Re: [PATCH v5 3/5] drm/i915: Watchdog timeout: Ringbuffer command emission for gen8+

From: Chris Wilson <chris@chris-wilson.co.uk>
To: Carlos Santa <carlos.santa@intel.com>, intel-gfx@lists.freedesktop.org
Cc: Michel Thierry <michel.thierry@intel.com>
Subject: Re: [PATCH v5 3/5] drm/i915: Watchdog timeout: Ringbuffer command emission for gen8+
Date: Sat, 30 Mar 2019 09:01:10 +0000	[thread overview]
Message-ID: <155393647005.24691.2200638315146110295@skylake-alporthouse-com> (raw)
In-Reply-To: <20190322234118.65980-4-carlos.santa@intel.com>

Quoting Carlos Santa (2019-03-22 23:41:16)
> From: Michel Thierry <michel.thierry@intel.com>
> 
> Emit the required commands into the ring buffer for starting and
> stopping the watchdog timer before/after batch buffer start during
> batch buffer submission.

I'm expecting to see some discussion of how this is handled across
preemption here since you are inside an arbitration enabled section.

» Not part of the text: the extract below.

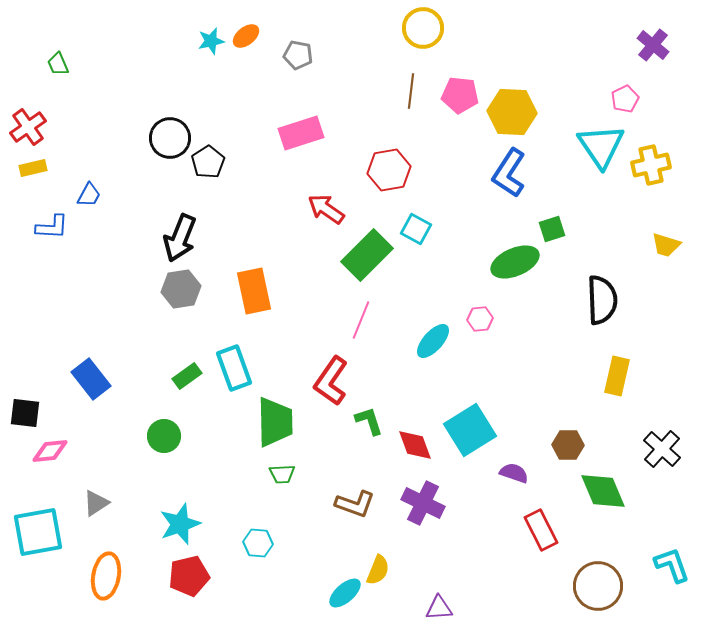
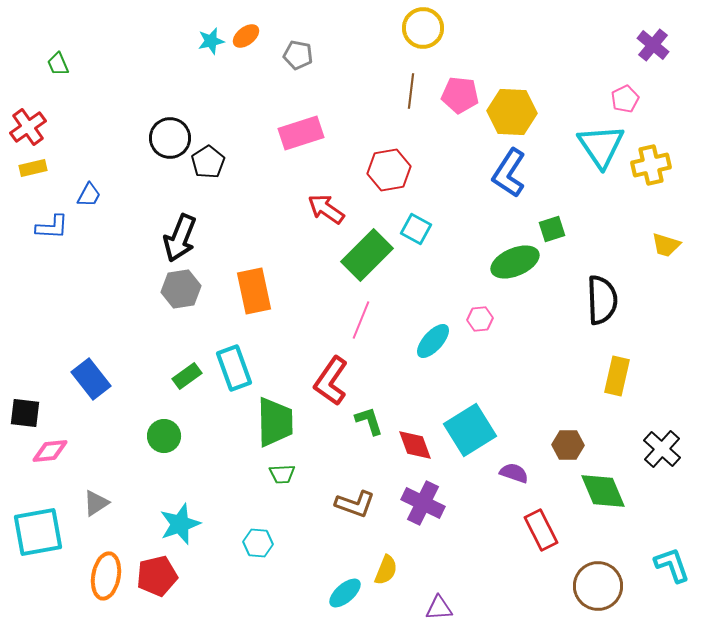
yellow semicircle at (378, 570): moved 8 px right
red pentagon at (189, 576): moved 32 px left
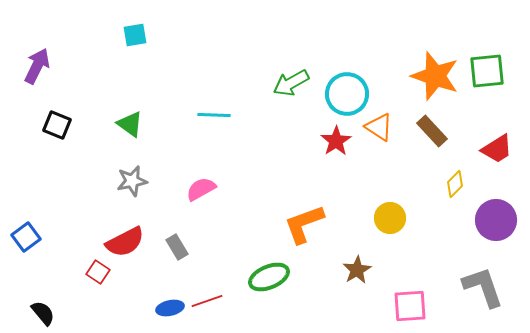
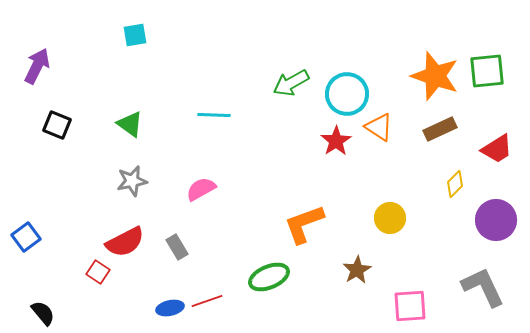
brown rectangle: moved 8 px right, 2 px up; rotated 72 degrees counterclockwise
gray L-shape: rotated 6 degrees counterclockwise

> v2: Support watchdog threshold per context engine, merge lri commands,
> and move watchdog commands emission to emit_bb_start. Request space of
> combined start_watchdog, bb_start and stop_watchdog to avoid any error
> after emitting bb_start.
> 
> v3: There were too many req->engine in emit_bb_start.
> Use GEM_BUG_ON instead of returning a very late EINVAL in the remote
> case of watchdog misprogramming; set correct LRI cmd size in
> emit_stop_watchdog. (Chris)
> 
> v4: Rebase.
> v5: use to_intel_context instead of ctx->engine.
> v6: Rebase.
> v7: Rebase,
>     Store gpu watchdog capability in engine flag (Tvrtko)
>     Store WATCHDOG_DISABLE magic # in engine (Tvrtko)
>     No need to declare emit_{start|stop}_watchdog as vfuncs (Tvrtko)
>     Replace flag watchdog_running with enable_watchdog (Tvrtko)
>     Emit a single MI_NOOP by conditionally checking whether the #
>     of emitted OPs is odd (Tvrtko)
> v8: Rebase
> 
> Cc: Chris Wilson <chris@chris-wilson.co.uk>
> Cc: Antonio Argenziano <antonio.argenziano@intel.com>
> Cc: Tvrtko Ursulin <tvrtko.ursulin@linux.intel.com>
> Signed-off-by: Michel Thierry <michel.thierry@intel.com>
> Signed-off-by: Carlos Santa <carlos.santa@intel.com>
> ---
>  drivers/gpu/drm/i915/intel_context_types.h |  4 +
>  drivers/gpu/drm/i915/intel_engine_cs.c     |  2 +
>  drivers/gpu/drm/i915/intel_engine_types.h  | 17 ++++-
>  drivers/gpu/drm/i915/intel_lrc.c           | 89 +++++++++++++++++++++-
>  drivers/gpu/drm/i915/intel_lrc.h           |  2 +
>  5 files changed, 106 insertions(+), 8 deletions(-)
> 
> diff --git a/drivers/gpu/drm/i915/intel_context_types.h b/drivers/gpu/drm/i915/intel_context_types.h
> index 6dc9b4b9067b..e56fc263568e 100644
> --- a/drivers/gpu/drm/i915/intel_context_types.h
> +++ b/drivers/gpu/drm/i915/intel_context_types.h
> @@ -51,6 +51,10 @@ struct intel_context {
>         u64 lrc_desc;
>  
>         atomic_t pin_count;
> +       /** watchdog_threshold: hw watchdog threshold value,
> +        * in clock counts
> +        */

Gah. Why would you put it here? Between a tightly coupled count + mutex.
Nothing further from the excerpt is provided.